The Field Review

Field, The
An Irish King Lear - Richard Harris is a farmer obsessed with the ownership of a disputed plot of land, which leads to bloodshed and awful retribution.

by Angie Errigo |
Published on
Release Date:

06 Jun 1991

Running Time:

110 minutes

Certificate:

12

Original Title:

Field, The

Initially, Jim Sheridan's follow-up to last year's surprise wonder My Left Foot looks deceptively and alarmingly like old Hollywood's notion of Oirish whimsy. British thespians - notably John Hurt with blackened teeth as the village idiot - antic about an emerald countryside being madly colourful and tuck into some toothsome stews in quaint cottages; villagers, tinkers and a red-haired temptress brawl outside the pub while the naive, ineffectual priest wrings his hands and rolls his eyes to heaven. Inexorably, however, The Field builds into a mesmerising tragedy of appalling dimensions and remarkable power.

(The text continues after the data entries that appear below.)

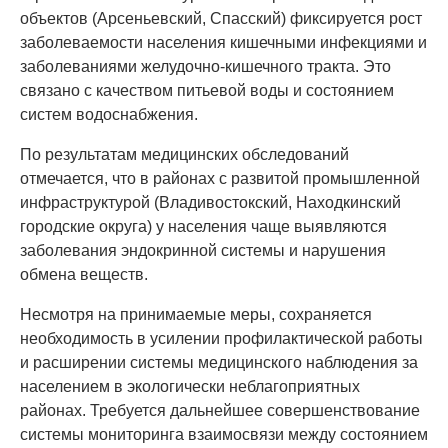
объектов (Арсеньевский, Спасский) фиксируется рост
заболеваемости населения кишечными инфекциями и
заболеваниями желудочно-кишечного тракта. Это
связано с качеством питьевой воды и состоянием
систем водоснабжения.
По результатам медицинских обследований
отмечается, что в районах с развитой промышленной
инфраструктурой (Владивостокский, Находкинский
городские округа) у населения чаще выявляются
заболевания эндокринной системы и нарушения
обмена веществ.
Несмотря на принимаемые меры, сохраняется
необходимость в усилении профилактической работы
и расширении системы медицинского наблюдения за
населением в экологически неблагоприятных
районах. Требуется дальнейшее совершенствование
системы мониторинга взаимосвязи между состоянием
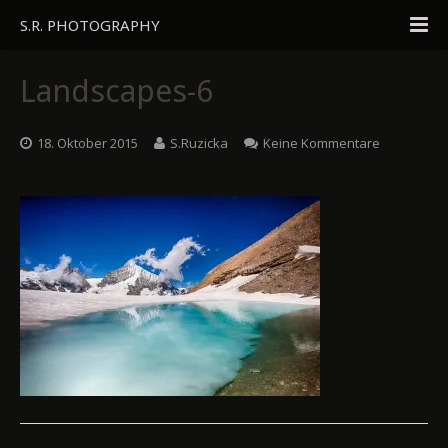
S.R. PHOTOGRAPHY
Home
Landscapes-6
Portfolio
18. Oktober 2015
S.Ruzicka
Keine Kommentare
Travel
About
Blog
Gästebuch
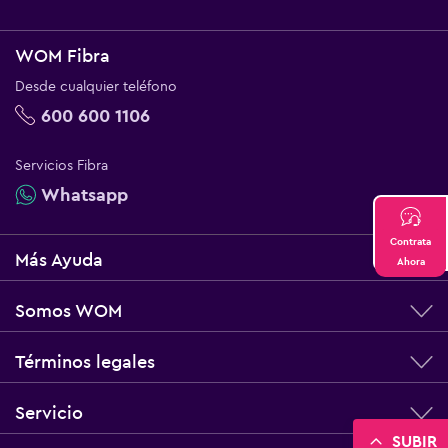
WOM Fibra
Desde cualquier teléfono
600 600 1106
Servicios Fibra
Whatsapp
Contrata
Más Ayuda
Ahora
Somos WOM
Términos legales
Servicio
SUBIR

Richard Harris - who'd have thought he had it left in him? - turns in an astonishing performance, restrained, frightening and affecting to the core as Bull McCabe, a farmer whose obsession with ownership of a disputed piece of land leads to bloodshed and most awful retribution. This is an Irish King Lear, with old wrongs, secrets and griefs gradually revealed, longings, jealousies and greeds passed down from one generation to the next. Sheridan's screenplay (from the play by John B. Keane) touches Irish history, blood, sweat and class and inspires fine work from everyone onscreen, including Tom Berenger as the rich Irish-American intruder "looking for his roots", Brenda Fricker as the wife McCabe hasn't touched or spoken to in 18 years, and Frances Tomelty as the Anglo-Irish widow who owns the three acres McCabe would have.

Beautifully made, the 30s period dressing, photography and Elmer Bernstein score mark this as a thoroughly distinguished production, in every way as gripping and compulsive as that other great drama of the land, Jean De Florette. High praise indeed.